To find the optimal size of a thread block, the tex2D_shmoo.cu and surf2Dmemset_shmoo.cu programs time their performance over thread blocks whose width and height vary from 4..64, inclusive. Some combinations of these thread block sizes are not valid because they have too many threads.
For this exercise, the texturing kernel is designed to do as little work as possible (maximizing exposure to the performance of the texture hardware), while still “fooling” the compiler into issuing the code. Each thread computes the floating-point sum of the values it reads, and writes the sum if the output parameter is non-NULL. The trick is that we never pass a non-NULL pointer to this kernel! The reason the kernel is structured this way is because if it never wrote any output, the compiler would see that the kernel was not doing any work, and emit microcode that did not perform the texturing operations at all.
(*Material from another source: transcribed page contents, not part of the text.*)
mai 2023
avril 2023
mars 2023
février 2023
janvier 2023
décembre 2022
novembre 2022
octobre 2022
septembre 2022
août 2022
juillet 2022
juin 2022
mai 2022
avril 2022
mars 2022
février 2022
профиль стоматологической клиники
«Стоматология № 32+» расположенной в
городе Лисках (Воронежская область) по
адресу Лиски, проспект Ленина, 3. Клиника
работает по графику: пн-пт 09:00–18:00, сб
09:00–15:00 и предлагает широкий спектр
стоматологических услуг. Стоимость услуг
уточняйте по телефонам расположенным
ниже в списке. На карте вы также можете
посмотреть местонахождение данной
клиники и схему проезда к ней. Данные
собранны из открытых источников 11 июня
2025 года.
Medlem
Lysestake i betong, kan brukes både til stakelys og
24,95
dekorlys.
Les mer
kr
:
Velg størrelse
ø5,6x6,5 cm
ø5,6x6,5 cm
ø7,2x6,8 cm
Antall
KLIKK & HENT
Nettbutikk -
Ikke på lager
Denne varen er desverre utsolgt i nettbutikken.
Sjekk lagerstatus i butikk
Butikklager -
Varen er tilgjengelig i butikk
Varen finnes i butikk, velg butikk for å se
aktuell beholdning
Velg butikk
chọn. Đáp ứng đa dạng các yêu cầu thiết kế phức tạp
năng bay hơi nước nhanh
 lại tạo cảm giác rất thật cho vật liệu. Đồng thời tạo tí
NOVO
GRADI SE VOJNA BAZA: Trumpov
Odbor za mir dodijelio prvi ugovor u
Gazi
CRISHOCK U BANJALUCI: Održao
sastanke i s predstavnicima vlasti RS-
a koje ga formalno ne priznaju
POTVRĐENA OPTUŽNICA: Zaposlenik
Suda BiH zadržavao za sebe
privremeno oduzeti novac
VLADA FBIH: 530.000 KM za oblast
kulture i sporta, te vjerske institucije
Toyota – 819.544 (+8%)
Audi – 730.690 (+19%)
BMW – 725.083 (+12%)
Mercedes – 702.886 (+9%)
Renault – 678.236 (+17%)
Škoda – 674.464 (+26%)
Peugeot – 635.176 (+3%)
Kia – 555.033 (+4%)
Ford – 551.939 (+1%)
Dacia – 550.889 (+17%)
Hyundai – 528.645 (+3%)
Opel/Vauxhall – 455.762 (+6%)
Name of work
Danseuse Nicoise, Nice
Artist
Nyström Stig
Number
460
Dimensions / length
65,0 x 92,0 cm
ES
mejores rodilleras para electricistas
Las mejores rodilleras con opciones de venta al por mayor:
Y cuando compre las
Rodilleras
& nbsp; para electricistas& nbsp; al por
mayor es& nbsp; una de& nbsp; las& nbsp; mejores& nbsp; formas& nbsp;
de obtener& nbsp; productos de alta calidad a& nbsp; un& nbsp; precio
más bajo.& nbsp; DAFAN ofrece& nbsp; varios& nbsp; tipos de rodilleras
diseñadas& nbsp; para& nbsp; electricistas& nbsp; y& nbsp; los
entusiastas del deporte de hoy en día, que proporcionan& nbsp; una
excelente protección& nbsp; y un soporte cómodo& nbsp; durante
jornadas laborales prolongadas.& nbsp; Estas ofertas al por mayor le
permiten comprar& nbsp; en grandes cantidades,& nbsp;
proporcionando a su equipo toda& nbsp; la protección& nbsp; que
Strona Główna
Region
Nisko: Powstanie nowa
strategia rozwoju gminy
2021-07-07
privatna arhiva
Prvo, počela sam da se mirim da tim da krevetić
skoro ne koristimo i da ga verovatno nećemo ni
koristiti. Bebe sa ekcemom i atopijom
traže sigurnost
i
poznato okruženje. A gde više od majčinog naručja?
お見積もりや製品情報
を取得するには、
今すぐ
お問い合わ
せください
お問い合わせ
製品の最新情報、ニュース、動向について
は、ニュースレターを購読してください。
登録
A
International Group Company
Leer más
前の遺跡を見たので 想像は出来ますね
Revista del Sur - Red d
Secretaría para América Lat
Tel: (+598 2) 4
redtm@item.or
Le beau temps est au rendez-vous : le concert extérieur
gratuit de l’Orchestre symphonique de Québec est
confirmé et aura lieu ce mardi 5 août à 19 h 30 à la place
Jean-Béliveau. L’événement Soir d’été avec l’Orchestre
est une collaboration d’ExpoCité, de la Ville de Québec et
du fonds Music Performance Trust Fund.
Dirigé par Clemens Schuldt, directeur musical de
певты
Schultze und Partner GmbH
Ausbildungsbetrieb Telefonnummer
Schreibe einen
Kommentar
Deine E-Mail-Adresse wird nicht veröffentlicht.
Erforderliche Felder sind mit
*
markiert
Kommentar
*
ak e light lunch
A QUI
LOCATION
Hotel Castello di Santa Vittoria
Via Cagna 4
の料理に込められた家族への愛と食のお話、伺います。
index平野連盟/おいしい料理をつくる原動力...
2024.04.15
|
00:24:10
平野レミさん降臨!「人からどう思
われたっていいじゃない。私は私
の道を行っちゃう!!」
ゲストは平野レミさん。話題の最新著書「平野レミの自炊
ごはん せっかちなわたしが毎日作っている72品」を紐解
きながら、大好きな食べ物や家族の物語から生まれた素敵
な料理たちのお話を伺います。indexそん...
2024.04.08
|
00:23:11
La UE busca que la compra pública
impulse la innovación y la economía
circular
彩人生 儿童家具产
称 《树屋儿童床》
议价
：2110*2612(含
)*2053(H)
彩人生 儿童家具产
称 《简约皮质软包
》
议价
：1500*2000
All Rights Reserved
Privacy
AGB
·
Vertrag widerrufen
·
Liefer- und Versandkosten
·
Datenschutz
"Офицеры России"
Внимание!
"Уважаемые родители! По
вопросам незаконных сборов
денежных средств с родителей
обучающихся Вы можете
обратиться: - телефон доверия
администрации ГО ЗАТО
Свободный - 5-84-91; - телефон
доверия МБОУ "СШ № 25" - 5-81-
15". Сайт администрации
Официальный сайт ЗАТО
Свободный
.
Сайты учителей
extern "C" __global__ void TexSums( float *out, size_t Width, size_t Height ) { float sum = 0.0f; for ( int row = blockIdx.y*blockDim.y + threadIdx.y; row < Height; row += blockDim.y*gridDim.y ) { for ( int col = blockIdx.x*blockDim.x + threadIdx.x; col < Width; col += blockDim.x*gridDim.x ) { sum += tex2D( tex, (float) col, (float) row ); } } if ( out ) { out[blockIdx.x*blockDim.x+threadIdx.x] = sum; } }
Even with our “trick,” there is a risk is that the compiler will emit code that checks the out parameter and exits the kernel early if it’s equal to NULL. We’d have to synthesize some output that wouldn’t affect performance too much (for example, have each thread block compute the reduction of the sums in shared memory and write them to out). But by compiling the program with the --keep option and using cuobjdump ---dump-sass to examine the microcode, we can see that the compiler doesn’t check out until after the doubly-nested for loop as executed.
Results
On a GeForce GTX 280 (GT200), the optimal block size was found to be 128 threads, which delivered 35.7G/s of bandwidth. Thread blocks of size 32W x 4H were about the same speed as 16W × 8H or 8W × 16H, all traversing a 4K × 4K texture of float in 1.88 ms. On a Tesla M2050, the optimal block size was found to be 192 threads, which delivered 35.4 G/s of bandwidth. As with the GT200, different-sized thread blocks were the same speed, with 6W × 32H, 16W × 12H, and 8W × 24H blocks delivering about the same performance.
The shmoo over 2D surface memset was less conclusive: block sizes of at least 128 threads generally had good performance, provided the thread count was evenly divisible by the warp size of 32. The fastest 2D surface memset performance reported on a cg1.4xlarge without ECC enabled was 48Gb/s.
For float-valued data, for both boards we tested, the peak bandwidth numbers reported by texturing and surface write are about ¼ and ½ of the achievable peaks for global load/store, respectively.